Dependent claims 2-6, 8-12, and 14-17 do not impose the judicial exception being integrated into a practical application and further fails to include additional elements that are sufficient to amount
to significantly more than the judicial.
Claim Rejections - 35 USC § 103
In the event the determination of the status of the application as subject to AIA  35 U.S.C. 102 and 103 (or as subject to pre-AIA  35 U.S.C. 102 and 103) is incorrect, any correction of the statutory basis for the rejection will not be considered a new ground of rejection if the prior art relied upon, and the rationale supporting the rejection, would be the same under either status.  

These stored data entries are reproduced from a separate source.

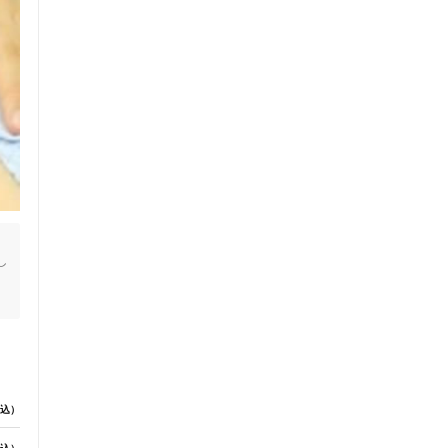
ス鍼灸
小児鍼
ネット予約
し
送迎あり
込）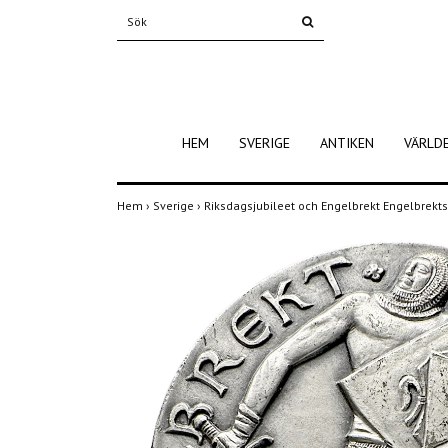
HEM
SVERIGE
ANTIKEN
VÄRLD
Hem
›
Sverige
›
Riksdagsjubileet och Engelbrekt Engelbrekts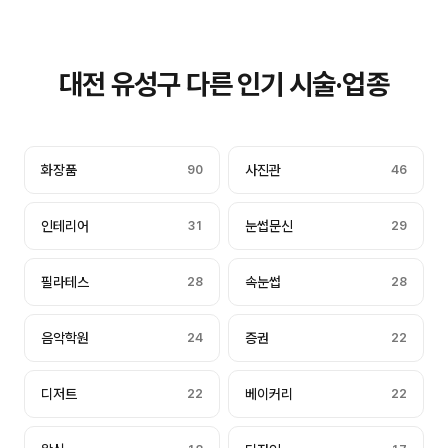
대전 유성구 다른 인기 시술·업종
화장품
90
사진관
46
인테리어
31
눈썹문신
29
필라테스
28
속눈썹
28
음악학원
24
증권
22
디저트
22
베이커리
22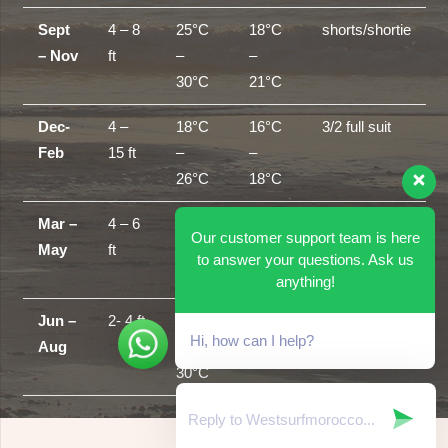
Sept
4 – 8
25°C
18°C
shorts/shortie
– Nov
ft
–
–
30°C
21°C
Dec-
4 –
18°C
16°C
3/2 full suit
Feb
15 ft
–
–
26°C
18°C
Mar –
4 – 6
20°C
18°C
3/2 full –
Our customer support team is here
May
ft
–
–
short arm 3/2
to answer your questions. Ask us
30°C
20°C
anything!
Jun –
2- 4 ft
25°C
21°C
Shorts / vest
Hi, how can I help?
Aug
–
+
30°C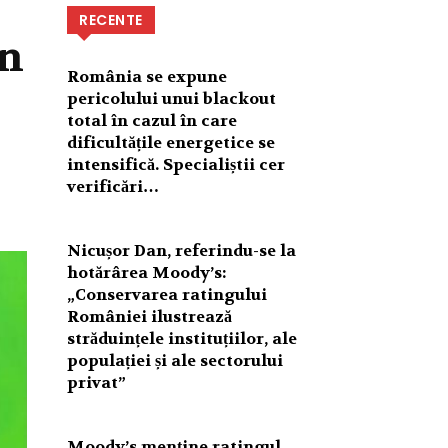
RECENTE
în
România se expune
pericolului unui blackout
total în cazul în care
dificultățile energetice se
intensifică. Specialiștii cer
verificări…
Nicușor Dan, referindu-se la
hotărârea Moody’s:
„Conservarea ratingului
României ilustrează
străduințele instituțiilor, ale
populației și ale sectorului
privat”
Moody’s menține ratingul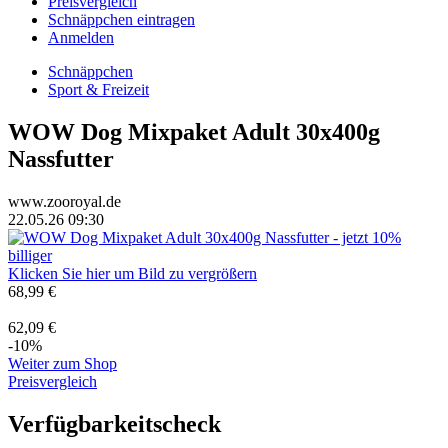
Preisvergleich
Schnäppchen eintragen
Anmelden
Schnäppchen
Sport & Freizeit
WOW Dog Mixpaket Adult 30x400g
Nassfutter
www.zooroyal.de
22.05.26 09:30
Klicken Sie hier um Bild zu vergrößern
68,99 €
62,09 €
-10%
Weiter zum Shop
Preisvergleich
Verfügbarkeitscheck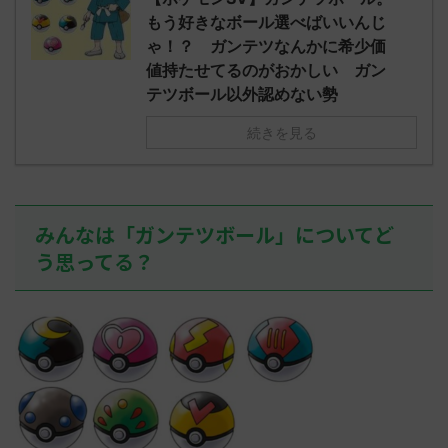
されたウミト
ッグヘルムかっこいいから助かる 名
08:19:23.
もう好きなボール選べばいいんじ
ん0702
無しさん0971 0971 名無しさん、君に
え忘れたガ
ゃ！？ ガンテツなんかに希少価
めた！ (ﾜｯﾁ
決めた！ (ﾜｯﾁｮｲW b524-NwUu)
たラウドボーン
値持たせてるのがおかしい ガン
2023/06/28(水 ...
しさん0624
テツボール以外認めない勢
決めた！ (ﾜｯﾁｮ
続きを見る
みんなは「ガンテツボール」についてど
う思ってる？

The following is a quotation of 35 U.S.C. 103 which forms the basis for all obviousness rejections set forth in this Office action:
A patent for a claimed invention may not be obtained, notwithstanding that the claimed invention is not identically disclosed as set forth in section 102, if the differences between the claimed invention and the prior art are such that the claimed invention as a whole would have been obvious before the effective filing date of the claimed invention to a person having ordinary skill in the art to which the claimed invention pertains. Patentability shall not be negated by the manner in which the invention was made.

Claims 1-2, 7-8, 13-14, are rejected under 35 U.S.C. 103 as being unpatentable over Dong (Document ID: “Representing raw linguistic information in chinese text-to-speech system”) in view of Weweler (Document ID: “SINGLE-SPEAKER END-TO-END NEURAL TEXT-TO-SPEECH SYNTHESIS”).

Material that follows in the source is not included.